Not $60 ... recheck the financials on this.

[Anonymous Coward]

The fobs are only about $20. I used to work at AOL, and if we lost ours, that was the charge to the department for replacement. $20. That's the rate they buy them at for 9000-10000 employees. They do a deal with RSA to open up SecurID to the world, the price will go down significantly.

I'd be willing to bet that $9.95 is break-even cost on the fob, and the $1.95 gets split evenly between RSA and AOL.

So far, analysts predict this to only appeal to a narrow range of AOLers, guesstimating 5 to 15% of the member population. On the low side, let's take 5% of 30MM users, = 1.5MM people. At a measley $0.975 each (revenue split with RSA), * 1.5MM users, that's $1.4MM per month, that's about $17MM/year of revenue for AOL and $17MM/year for RSA.

I'd like to be the guy who found $17MM of revenue for my company.

Plus, as it's already there to support employees, the infrastructure is already built in to the AOL login servers, so there is no net new cost there.

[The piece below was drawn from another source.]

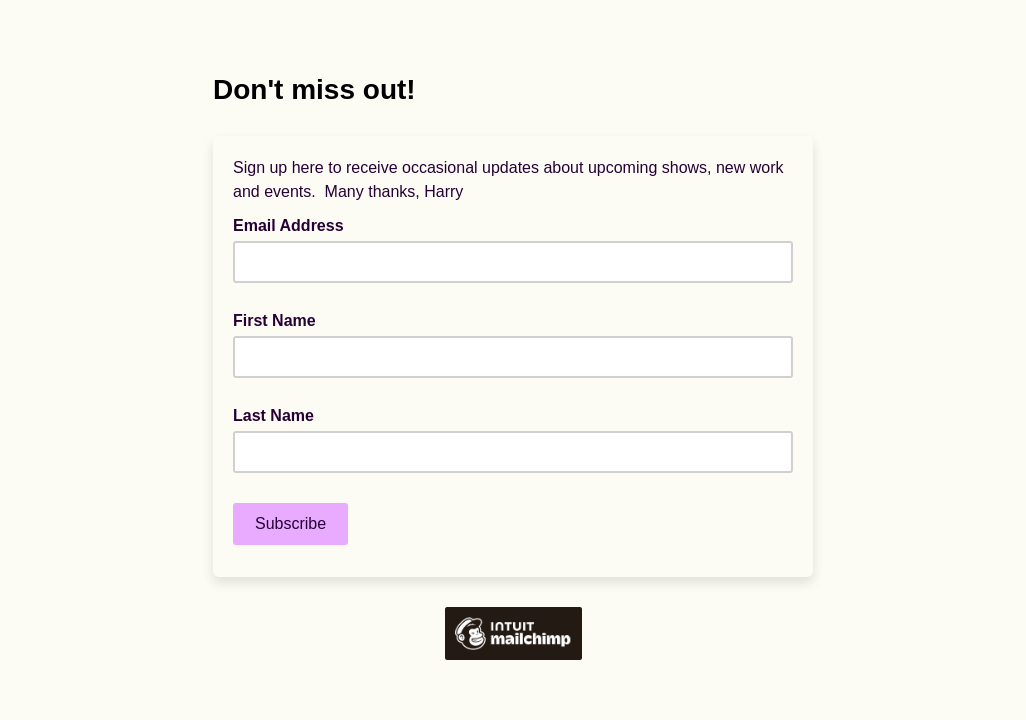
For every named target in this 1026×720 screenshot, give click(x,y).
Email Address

Last I knew, only OpsSec had access to bind/unbind fobs, sometimes you also needed to resync them. But, it would be trivial to train the member services team on resetting the fobs, resetting, etc.

From a security perspective, now instead of simply calling up and pretending to be you to get your password reset, I call up pretending to be you, and have lost "my" fob and get the account unbound until I find it... but maybe they'll have some precautions around that.